|UNITED STATES OF AMERICA,||No. 04-4138
(D.C. Nos. 2:03-CV-888-DAKand 2:01-CR-491-DAK)
On March 13, 2002, Defendant pled guilty to one count of receipt and distribution of child pornography. The district court sentenced Defendant to 51 months in custody, followed by 36 months of supervised release. Defendant apparently did not file a direct appeal. On October 8, 2003, Defendant filed the instant Motion to Vacate, Set Aside, or Correct Sentence, pursuant to 28 U.S.C. § 2255. In his motion, Defendant alleged ineffective of counsel(1) and a due process challenge to his guilty plea.
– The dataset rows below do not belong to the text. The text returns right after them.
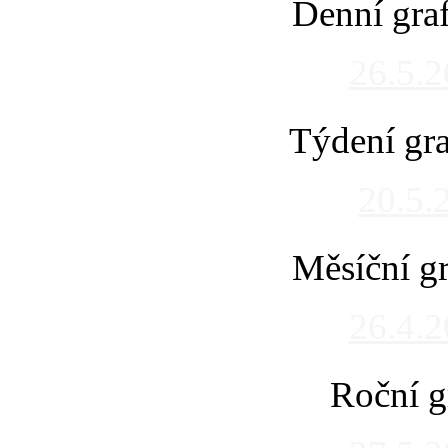
Denní gra
26.5.
Týdení gra
20.5.
Měsíční gr
26.4.
Roční g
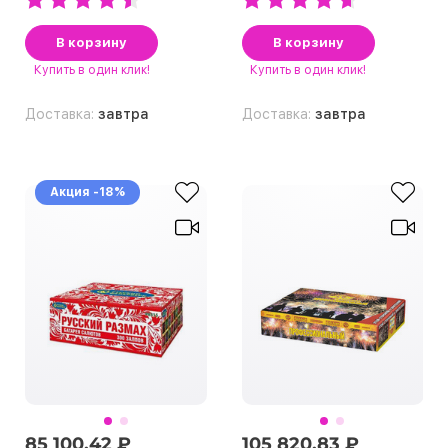
В корзину
В корзину
Купить
в один клик!
Купить
в один клик!
Доставка:
завтра
Доставка:
завтра
Акция -18%
85 100.42 ₽
105 820.83 ₽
After ordering briefing from the Government, the district court denied the § 2255 motion. On appeal, Defendant has chosen not to pursue his due process claim, focusing instead on the ineffective assistance of counsel claim. Defendant argues to this court that his attorney was ineffective for two reasons: (1) failure to challenge a sentencing enhancement on the grounds that Defendant did not have the requisite intent; and (2) failure to challenge the constitutionality of Defendant's sentence based on Apprendi v. New Jersey, 530 U.S. 466 (2000) and Blakely v. Washington, 542 U.S. ___, 124 S. Ct. 2531 (2004).(2)
Under 28 U.S.C. § 2253(c)(1), this court lacks jurisdiction to consider the merits of Defendant's appeal unless he first obtains a COA. In the instant case, Defendant seeks a COA from this court because the district court denied his request to appeal its decision.(3) See Fed. R. App. P. 22(b)(1). To prevail, Defendant must make "a substantial showing of the denial of a constitutional right." 28 U.S.C. § 2253(c)(2). This is accomplished by establishing that "reasonable jurists could debate whether (or, for that matter, agree that) the petition should have been resolved in a different manner or that the issues presented were adequate to deserve encouragement to proceed further." Slack v. McDaniel, 529 U.S. 473, 483-484 (2000) (quotations omitted).
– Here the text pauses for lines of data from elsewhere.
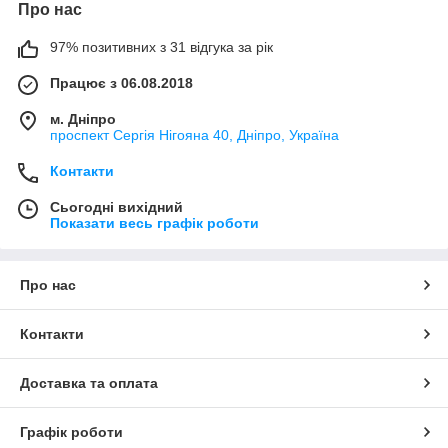
Про нас
97% позитивних з 31 відгука за рік
Працює з 06.08.2018
м. Дніпро
проспект Сергія Нігояна 40, Дніпро, Україна
Контакти
Сьогодні вихідний
Показати весь графік роботи
Про нас
Контакти
Доставка та оплата
Графік роботи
We hold that Defendant has failed to meet the Slack standard with regard to any of the issues on appeal. In order to assert an ineffective assistance of counsel claim, Defendant must set forth specific "performance" errors on the part of trial counsel and demonstrate "prejudice," i.e., a "reasonable probability" that, absent those errors, a different outcome would occur. Strickland v. Washington, 466 U.S. 668, 688 (1984).
At the outset, we note that Defendant's Strickland claim regarding counsel's failure to raise an Apprendi or Blakely-type argument has been waived because it was not raised in the original § 2255 motion or in a subsequent motion for reconsideration. See In re Walker, 959 F.2d 894, 896 (10th Cir. 1992). In any event, on the record it does not appear that trial counsel was acting in a constitutionally ineffective manner by failing to make either an Apprendi argument or the equivalent of a Blakely-type argument at sentencing. Accordingly, we will not consider the issue.
Defendant also claims that counsel failed to challenge a sentencing guideline on the grounds that Defendant did not have the requisite intent. Specifically, Defendant argues that counsel should have objected to the court's imposition of a four-level enhancement for offenses involving sadistic, masochistic, or violent material because Defendant never intended to receive or distribute these images.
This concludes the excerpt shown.